Exercise brief ::
Look through the data below for the line with "Buying [button] (185, 18)" and the line with "Neighborhoods [button] (277, 18)", then output those two and all lines in between, exactly as written.

Records for this exercise ::
****

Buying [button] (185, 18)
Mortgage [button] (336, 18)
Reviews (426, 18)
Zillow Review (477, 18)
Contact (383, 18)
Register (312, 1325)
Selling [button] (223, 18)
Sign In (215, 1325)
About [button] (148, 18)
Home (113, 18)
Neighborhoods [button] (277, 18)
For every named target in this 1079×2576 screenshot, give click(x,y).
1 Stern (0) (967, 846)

****

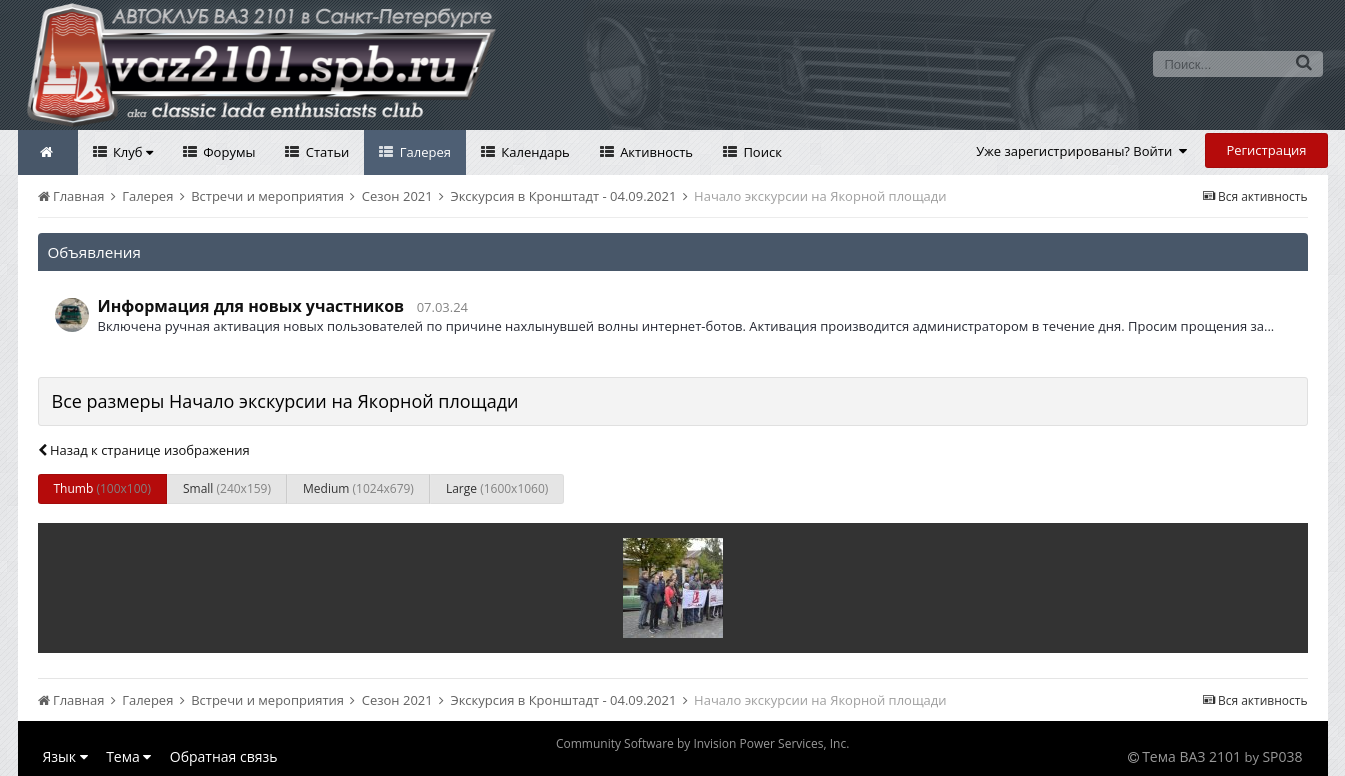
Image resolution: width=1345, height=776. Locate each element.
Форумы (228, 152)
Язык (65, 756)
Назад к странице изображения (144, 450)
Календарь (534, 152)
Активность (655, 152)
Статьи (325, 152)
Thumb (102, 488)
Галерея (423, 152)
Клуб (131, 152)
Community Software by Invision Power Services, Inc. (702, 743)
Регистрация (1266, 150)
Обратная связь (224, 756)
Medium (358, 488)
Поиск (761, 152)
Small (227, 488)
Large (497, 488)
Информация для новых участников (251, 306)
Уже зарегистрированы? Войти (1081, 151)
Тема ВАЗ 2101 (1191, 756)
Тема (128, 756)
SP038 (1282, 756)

****

Response to the task ::
Buying [button] (185, 18)
Mortgage [button] (336, 18)
Reviews (426, 18)
Zillow Review (477, 18)
Contact (383, 18)
Register (312, 1325)
Selling [button] (223, 18)
Sign In (215, 1325)
About [button] (148, 18)
Home (113, 18)
Neighborhoods [button] (277, 18)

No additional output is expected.